Friday, 18 February 2022

A refresh on elementary programming

In the course of reading Damasio's book at reference 1, of which more in due course, I have been prompted to wonder about the distinction between data and process, a distinction which seems to break down in neural networks, biological or otherwise. Then, reading about some of the workings of DNA, I have been prompted to wonder about the extent to which biological or chemical reactions can be exploited to do the sort of stuff more usually associated with computer programs.

Which has taken me back to the foundations, that is to say, what sort of repertoire of instructions does one need to build a decent computer?

To which end, I start with the 24 bit instruction used by ICL 1900 computers when I started out in the early 1970’s. A time when some large computers were water cooled in the way of the engine of a car – and maybe super computers still are – maybe the one snapped at reference 4.
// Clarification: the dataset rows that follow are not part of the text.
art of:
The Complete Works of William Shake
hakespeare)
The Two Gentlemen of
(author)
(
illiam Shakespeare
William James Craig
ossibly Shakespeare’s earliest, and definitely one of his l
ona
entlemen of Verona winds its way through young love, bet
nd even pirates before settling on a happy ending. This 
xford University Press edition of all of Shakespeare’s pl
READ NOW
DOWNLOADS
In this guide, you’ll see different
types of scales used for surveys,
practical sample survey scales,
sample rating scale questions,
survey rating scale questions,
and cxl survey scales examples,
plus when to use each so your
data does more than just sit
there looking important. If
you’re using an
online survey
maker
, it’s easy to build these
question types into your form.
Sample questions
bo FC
Refresh on ICL 1900 instruction layout

In the snap above of an instruction for an ICL 1900 computer, taken from reference 2 below, the F field says what instruction is to be executed and the X field gives the number of the accumulator to be used. The two fields M and N between them usually define the address of the memory data item required by the instruction. So the operation might be to load the specified accumulator with the contents of that address. If the M field is zero, the 12-bit N field is the address of the operand – with 12 bits or 4,096 giving a very low limit on size, compared with a modern computer. If the M field is non-zero, the address consists of the contents of the modifier added to the N field. A tweak which I imagine is there for the convenience of the compiler, that is to say the thing that converts what you type into something that the computer can understand, can execute.
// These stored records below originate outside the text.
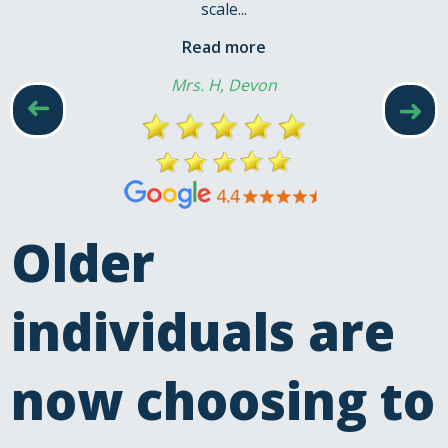
scale...
Read more
Mrs. H, Devon
➜
➜
Older
individuals are
now choosing to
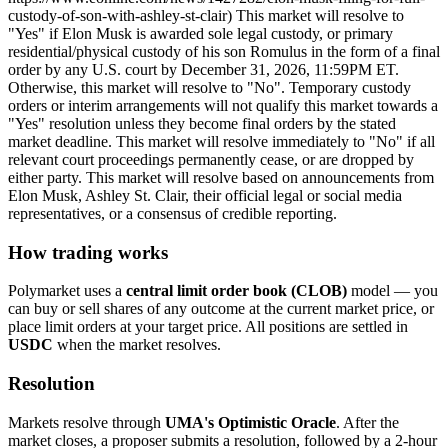
custody-of-son-with-ashley-st-clair) This market will resolve to
"Yes" if Elon Musk is awarded sole legal custody, or primary
residential/physical custody of his son Romulus in the form of a final
order by any U.S. court by December 31, 2026, 11:59PM ET.
Otherwise, this market will resolve to "No". Temporary custody
orders or interim arrangements will not qualify this market towards a
"Yes" resolution unless they become final orders by the stated
market deadline. This market will resolve immediately to "No" if all
relevant court proceedings permanently cease, or are dropped by
either party. This market will resolve based on announcements from
Elon Musk, Ashley St. Clair, their official legal or social media
representatives, or a consensus of credible reporting.
How trading works
Polymarket uses a
central limit order book (CLOB)
model — you
can buy or sell shares of any outcome at the current market price, or
place limit orders at your target price. All positions are settled in
USDC
when the market resolves.
Resolution
Markets resolve through
UMA's Optimistic Oracle
. After the
market closes, a proposer submits a resolution, followed by a 2-hour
Part of the point here being that there is only a small number of accumulators (on the processing chip) but lots of addresses (of data items, of places in memory, usually a short distance from the chip). Most of the heavy lifting is done with accumulators, which means that a lot of code and processing time goes into moving stuff in to and out of them.

And while one might think that an instruction is process rather than data, that simple picture is confused by more than half the instruction being data about where data is to be found.
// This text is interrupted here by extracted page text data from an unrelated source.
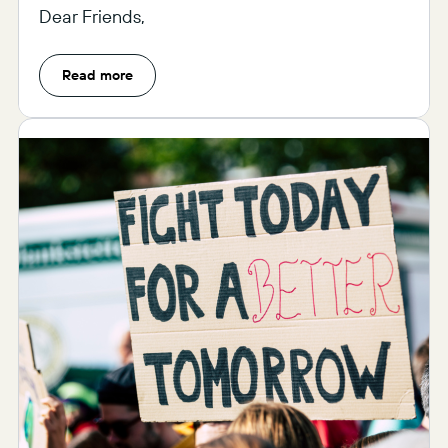
Dear Friends,
Read more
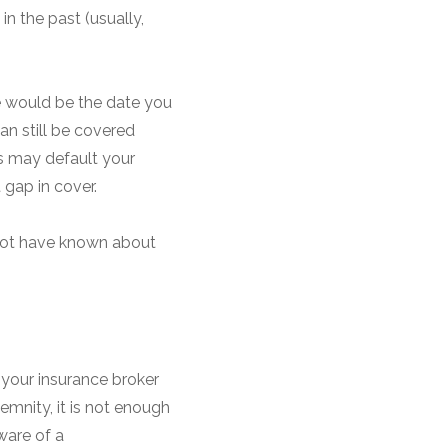
in the past (usually,
te would be the date you
an still be covered
es may default your
 gap in cover.
t not have known about
 your insurance broker
emnity, it is not enough
ware of a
A program is a finite sequence of such instructions, usually stored in a file, but loaded into memory for execution.

Computers like this one can only do one thing at a time, and while several programs can be interlaced in time, appearing to be running at the same time, each one can be considered to running by itself, in complete privacy, executing one instruction after another, by default in the order in which those instructions have been written to file.

A completely centralised operation with the programs existing inside a management and control environment, here called the supervisor. Which is a long remove from the completely decentralised operation of a tank (or body) full of chemicals. In this case, programs, if they can be called such, work of their own accord. They do not need a supervisor to breathe them into organised life.

Refresh on Jackson SDM diagrams

The idea here, again from the early 1970’s, was that (the design of) any program could be built out of the elementary building blocks of sequence, repetition and choice. Where the ‘goto’ instruction was rather frowned upon. While the ‘call’ (subroutine) instruction was desirable but not strictly essential. Where each block was a chunk of processing which was either sufficiently small and simple for the code to be self explanatory or which could be further broken down in a subordinate diagram. 

An important part of this was the breaking of a large problem down into a number of small problems. Each small problem was implemented as a block of code, quite possibly as a subroutine, which could be written, worked up and tested independently of all the other blocks. Then, hopefully, not all that much would go wrong when the blocks were all stitched together.

With some further introduction being provided at reference 3.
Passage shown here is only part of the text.